**WORK REQUIRED**
Check each line of the data below for the word "futuro", then extract the ones that have it.

- - -

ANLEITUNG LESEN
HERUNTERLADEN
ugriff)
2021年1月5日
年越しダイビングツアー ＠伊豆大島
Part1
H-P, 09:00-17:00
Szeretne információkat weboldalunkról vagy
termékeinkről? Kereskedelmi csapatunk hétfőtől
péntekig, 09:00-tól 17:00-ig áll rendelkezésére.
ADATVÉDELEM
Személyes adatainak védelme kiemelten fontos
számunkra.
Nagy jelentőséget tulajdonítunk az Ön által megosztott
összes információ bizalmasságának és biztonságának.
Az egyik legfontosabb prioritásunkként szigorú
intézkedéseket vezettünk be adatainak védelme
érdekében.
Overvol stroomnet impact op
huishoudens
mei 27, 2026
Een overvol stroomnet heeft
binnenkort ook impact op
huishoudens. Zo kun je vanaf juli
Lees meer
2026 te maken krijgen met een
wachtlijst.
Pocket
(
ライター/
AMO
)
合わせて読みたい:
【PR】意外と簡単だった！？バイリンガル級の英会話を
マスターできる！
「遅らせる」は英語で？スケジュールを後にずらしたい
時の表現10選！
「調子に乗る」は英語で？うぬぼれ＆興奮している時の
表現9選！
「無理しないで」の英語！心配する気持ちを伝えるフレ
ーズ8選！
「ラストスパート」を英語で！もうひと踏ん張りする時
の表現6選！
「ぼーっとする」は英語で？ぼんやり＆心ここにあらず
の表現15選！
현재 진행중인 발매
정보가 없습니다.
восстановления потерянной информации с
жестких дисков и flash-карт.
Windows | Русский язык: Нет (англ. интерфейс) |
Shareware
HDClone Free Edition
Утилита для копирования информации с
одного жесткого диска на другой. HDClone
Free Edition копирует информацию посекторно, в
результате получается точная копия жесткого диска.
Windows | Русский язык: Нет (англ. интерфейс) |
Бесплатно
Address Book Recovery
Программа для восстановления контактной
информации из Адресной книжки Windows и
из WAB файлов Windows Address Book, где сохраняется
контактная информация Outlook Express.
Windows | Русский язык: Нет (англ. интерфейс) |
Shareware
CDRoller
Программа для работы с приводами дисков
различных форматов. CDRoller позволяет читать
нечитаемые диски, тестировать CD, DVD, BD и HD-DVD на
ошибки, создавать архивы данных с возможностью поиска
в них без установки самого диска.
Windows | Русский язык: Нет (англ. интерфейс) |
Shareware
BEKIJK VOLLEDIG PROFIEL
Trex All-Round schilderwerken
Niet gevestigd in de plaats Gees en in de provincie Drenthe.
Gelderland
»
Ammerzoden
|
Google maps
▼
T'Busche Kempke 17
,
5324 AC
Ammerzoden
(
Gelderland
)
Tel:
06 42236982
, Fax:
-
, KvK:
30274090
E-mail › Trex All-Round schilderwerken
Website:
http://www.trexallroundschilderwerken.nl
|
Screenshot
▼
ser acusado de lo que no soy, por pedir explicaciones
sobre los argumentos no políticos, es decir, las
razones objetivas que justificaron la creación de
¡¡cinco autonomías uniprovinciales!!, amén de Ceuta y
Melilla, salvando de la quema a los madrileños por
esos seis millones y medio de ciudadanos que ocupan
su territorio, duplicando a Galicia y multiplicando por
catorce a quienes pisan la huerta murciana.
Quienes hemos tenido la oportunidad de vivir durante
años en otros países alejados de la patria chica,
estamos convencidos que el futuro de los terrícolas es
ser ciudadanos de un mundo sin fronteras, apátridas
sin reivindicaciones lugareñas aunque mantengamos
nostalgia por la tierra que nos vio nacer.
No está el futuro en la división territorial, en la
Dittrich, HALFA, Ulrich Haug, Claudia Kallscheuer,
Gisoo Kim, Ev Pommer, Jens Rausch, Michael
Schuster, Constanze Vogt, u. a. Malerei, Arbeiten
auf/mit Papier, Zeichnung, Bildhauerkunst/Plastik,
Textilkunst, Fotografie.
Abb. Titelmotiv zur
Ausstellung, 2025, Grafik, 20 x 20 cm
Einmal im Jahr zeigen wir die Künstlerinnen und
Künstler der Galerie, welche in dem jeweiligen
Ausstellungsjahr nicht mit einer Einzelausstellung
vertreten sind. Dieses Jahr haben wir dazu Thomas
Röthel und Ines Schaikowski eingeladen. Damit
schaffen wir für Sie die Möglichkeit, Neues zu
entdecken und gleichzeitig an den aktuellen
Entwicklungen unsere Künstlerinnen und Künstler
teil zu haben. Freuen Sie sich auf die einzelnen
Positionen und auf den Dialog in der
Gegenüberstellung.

- - -

**ANSWER TO THE PROBLEM**
estamos convencidos que el futuro de los terrícolas es
No está el futuro en la división territorial, en la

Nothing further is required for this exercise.